THE TASK: Write out the records that follow with every word intact.

┏━━

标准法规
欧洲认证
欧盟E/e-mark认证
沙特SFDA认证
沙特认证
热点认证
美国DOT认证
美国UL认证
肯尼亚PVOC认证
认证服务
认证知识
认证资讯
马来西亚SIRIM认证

┗━━

TASK OUTPUT:
标准法规
欧洲认证
欧盟E/e-mark认证
沙特SFDA认证
沙特认证
热点认证
美国DOT认证
美国UL认证
肯尼亚PVOC认证
认证服务
认证知识
认证资讯
马来西亚SIRIM认证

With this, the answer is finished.